On Fri, 2009-04-17 at 10:29 -0400, Christoph Lameter wrote:

> > With something like that you could say, the jiffy tick went from 0.8+-.1
> > to 1.1+-.1 us or somesuch.
> 
> Well yeah we can look at this but there seem to be regressions in a lot of
> other subsystems as well. Rescheduling is another thing that we tracked.
> Its interesting that the holdoffs varied at lot during the scheduler
> transition to CFS and then stayed high after that was complete.
> 
> > After that, you could possibly use oprofile or readprofile or
> > perf-counters to get an idea where the time is spend. I did a quick
> > profile on one of my machines, and about half the kernel time spend in a
> > while(1) loop comes from __do_softirq().
> >
> > Really, I should not have to tell you this...
> 
> I can get down there but do you really want me to start hacking on the
> scheduler again? This seems to be a regression from what we had working
> fine before.

I won't mind you sending patches. But really, the first thing to do is
figuring out what is taking time.

And a random 1us cutoff, is well, random.

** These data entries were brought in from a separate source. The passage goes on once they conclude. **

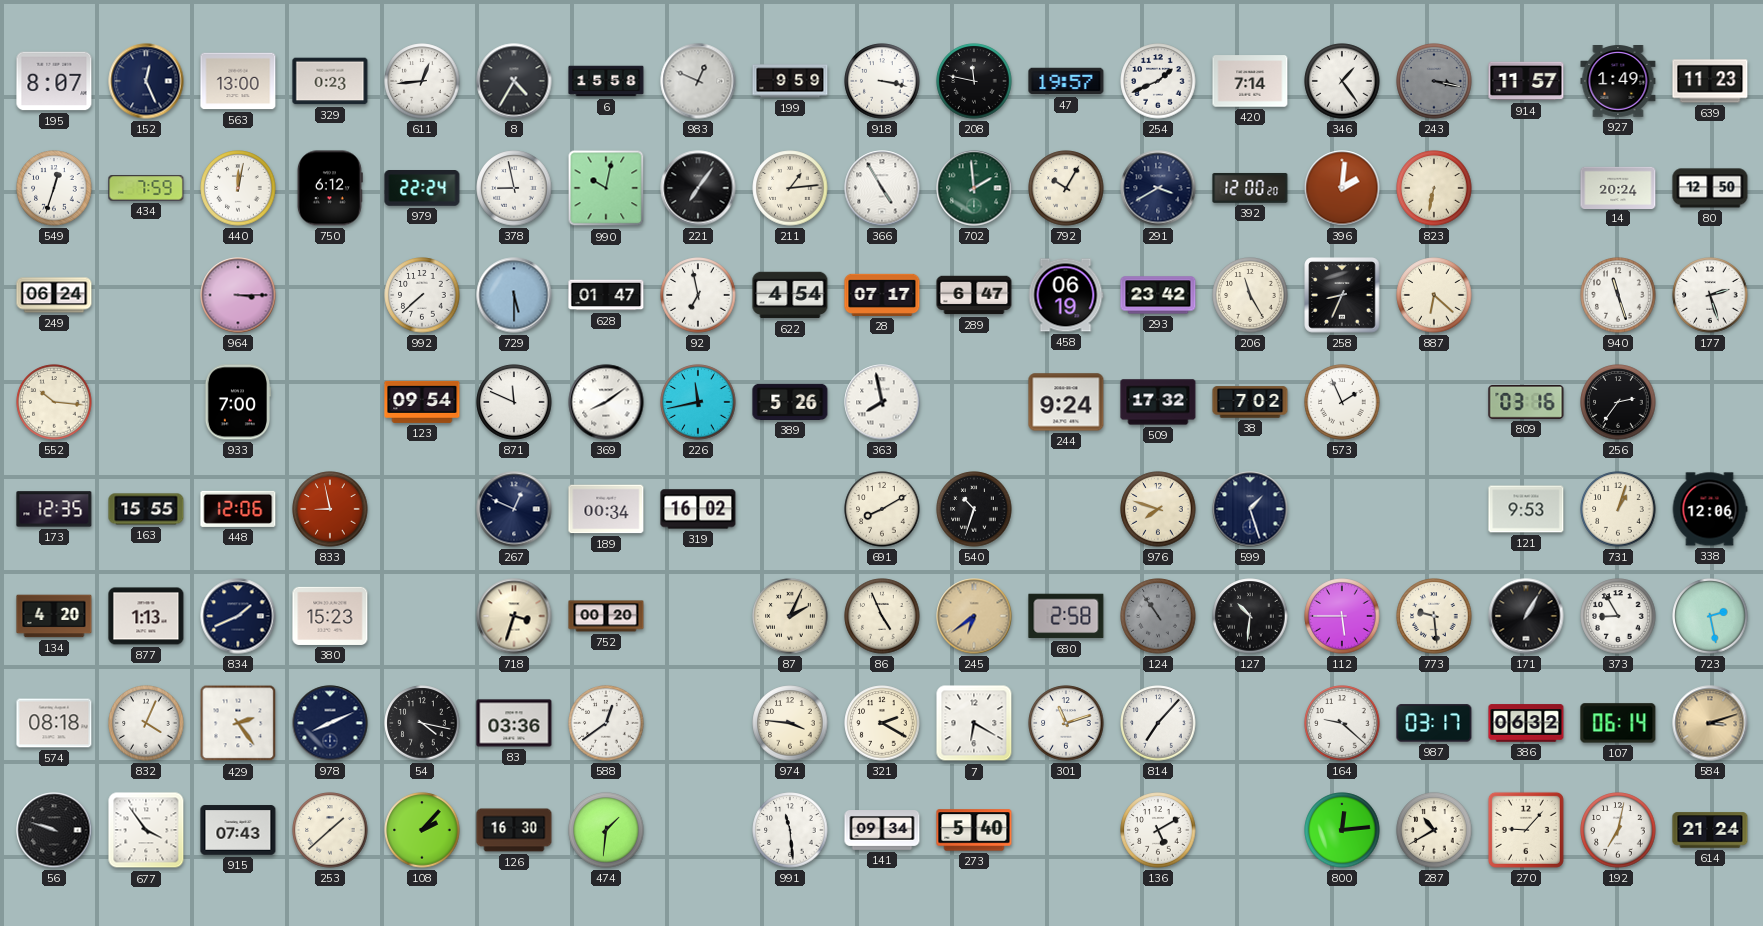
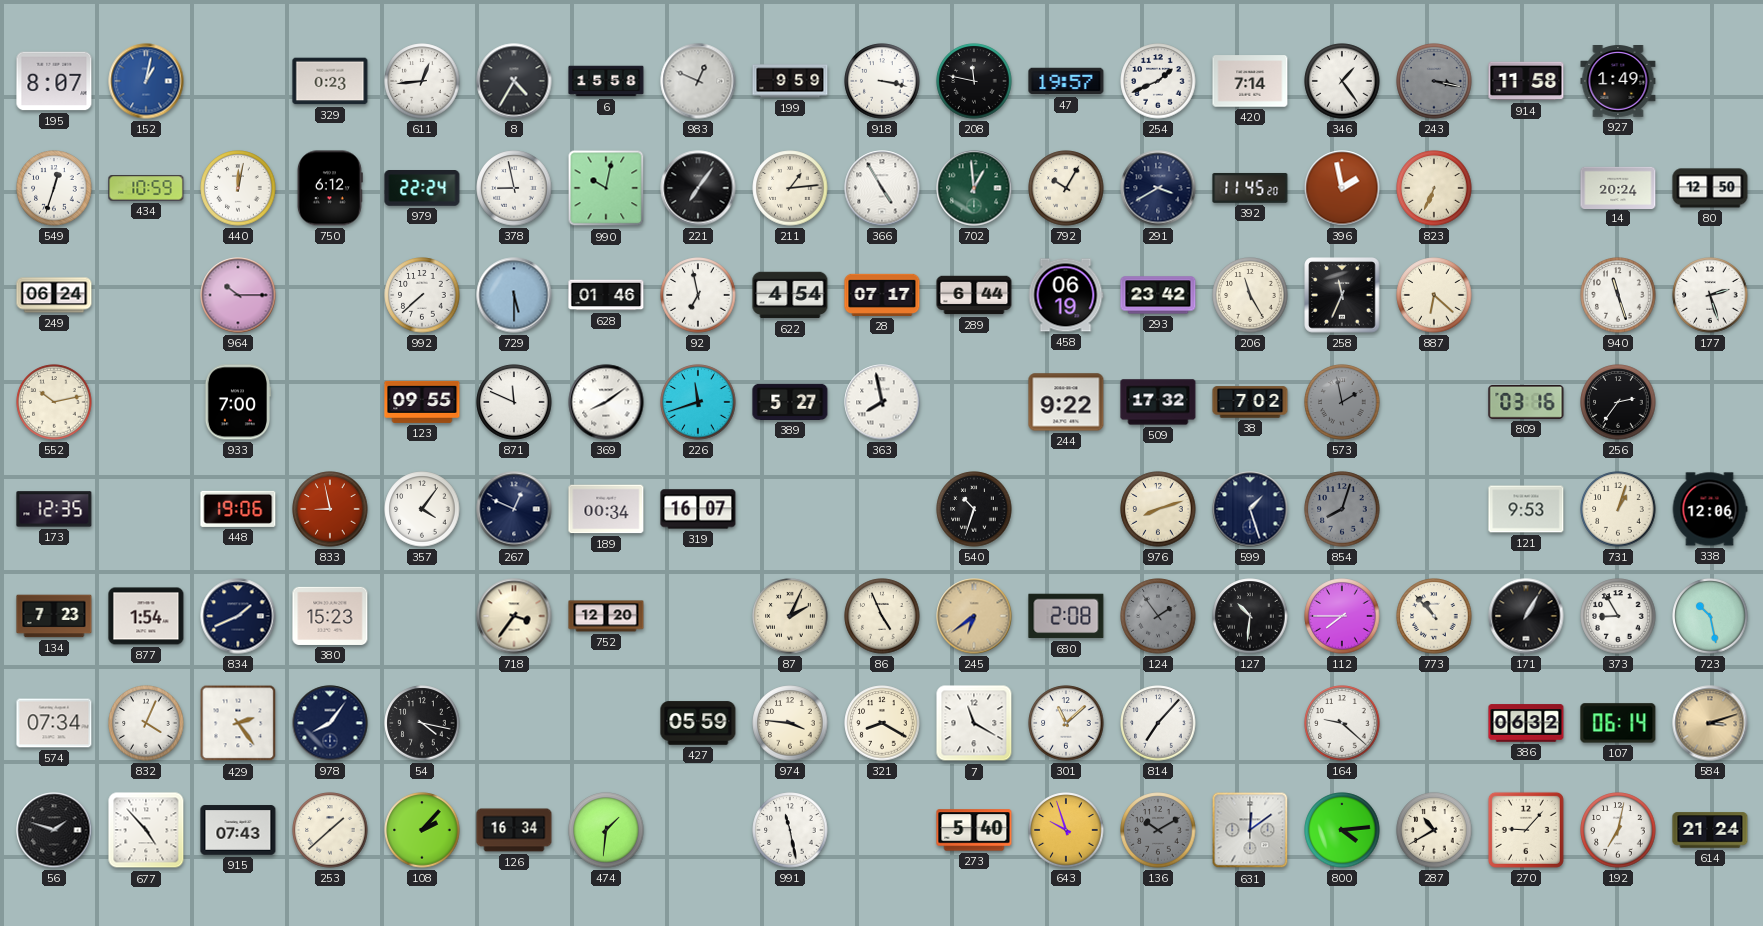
152: 12:26 -> 1:02
152 dial: navy -> blue
563: 13:00 -> none
914: 11:57 -> 11:58
639: 11:23 -> none
434: 7:59 -> 10:59
702: 1:59 -> 12:59
392: 12:00 -> 11:45
396: 2:01 -> 1:58
823: 6:32 -> 6:34
964: 3:15 -> 10:15
628: 01:47 -> 01:46
289: 6:47 -> 6:44
258: 8:34 -> 11:34
552: 10:16 -> 10:13
123: 09:54 -> 09:55
226: 11:43 -> 11:42
389: 5:26 -> 5:27
244: 9:24 -> 9:22
573: 1:56 -> 1:58
573 dial: white -> grey
163: 15:55 -> none
448: 12:06 -> 19:06
357: none -> 4:06
319: 16:02 -> 16:07
691: 8:10 -> none
976: 7:48 -> 8:12
854: none -> 8:03
134: 4:20 -> 7:23
877: 1:13 -> 1:54
718: 3:33 -> 3:36
752: 00:20 -> 12:20
680: 2:58 -> 2:08
124: 10:54 -> 1:54
112: 5:45 -> 7:45
773: 9:29 -> 10:53
723: 2:28 -> 10:28
574: 08:18 -> 07:34
978: 8:11 -> 8:06
83: 03:36 -> none
588: 12:39 -> none
427: none -> 05:59
321: 2:20 -> 8:20
7: 6:20 -> 11:20
301: 11:12 -> 11:08
987: 03:17 -> none
56: 9:48 -> 1:48
677: 3:54 -> 4:53
126: 16:30 -> 16:34
991: 11:29 -> 11:28
141: 09:34 -> none
643: none -> 9:57
136: 5:10 -> 10:10
136 dial: white -> grey
631: none -> 12:09
800: 12:14 -> 4:14
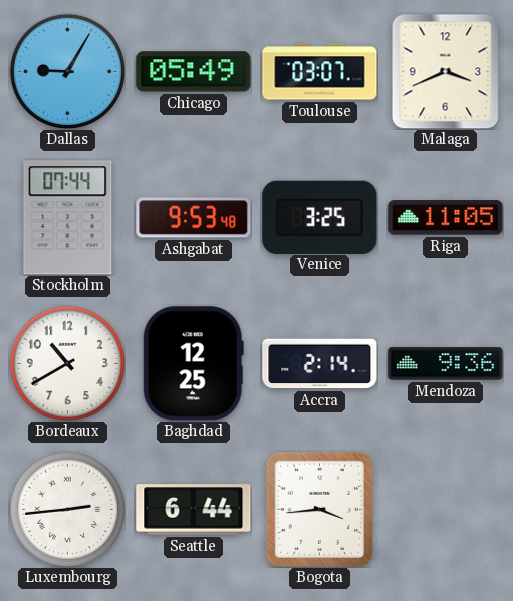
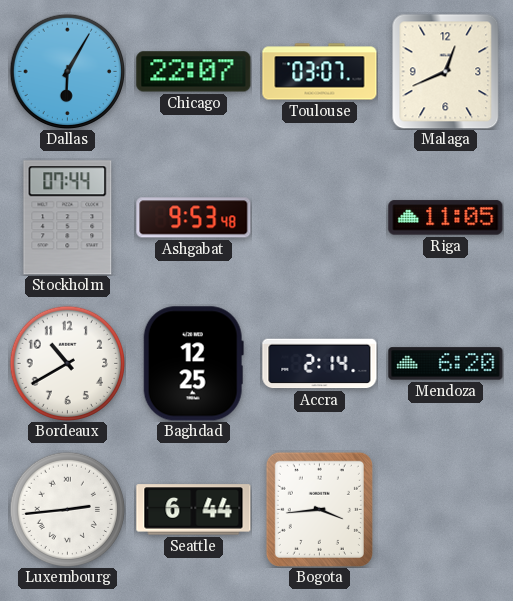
Dallas: 9:05 -> 6:05
Chicago: 05:49 -> 22:07
Malaga: 3:41 -> 12:41
Venice: 3:25 -> none
Mendoza: 9:36 -> 6:20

If you want to reduce interrupts, that's fine, but not counting an
interrupt because its below the magic 1us marker sounds a bit, well,
magic -- might work for you, might not for me on another machine, might
even be compiler dependent.

So 5 <1us interruption are not at all accounted, whereas a single 1>us
interruption is. I'd rather get rid of those 5 than try and shave a bit
of the one, if you get what I mean.

I'm pretty sure if we run the current kernel on a 5GHz machine all
interrupts are under 1us again :-), problem fixed? I don't think so.

Furthermore, yes the scheduler is one of those jiffy tick users, but
there are more. We can do ntp/gtod things in there, there is process
accounting, there is some RCU machinery, timers etc..

Like said, I did a profile on current -tip and __do_softirq was about
half the time spend in kernel. I'm not sure why it would be, maybe we're
doing tons of cache misses there for some reason, I dunno.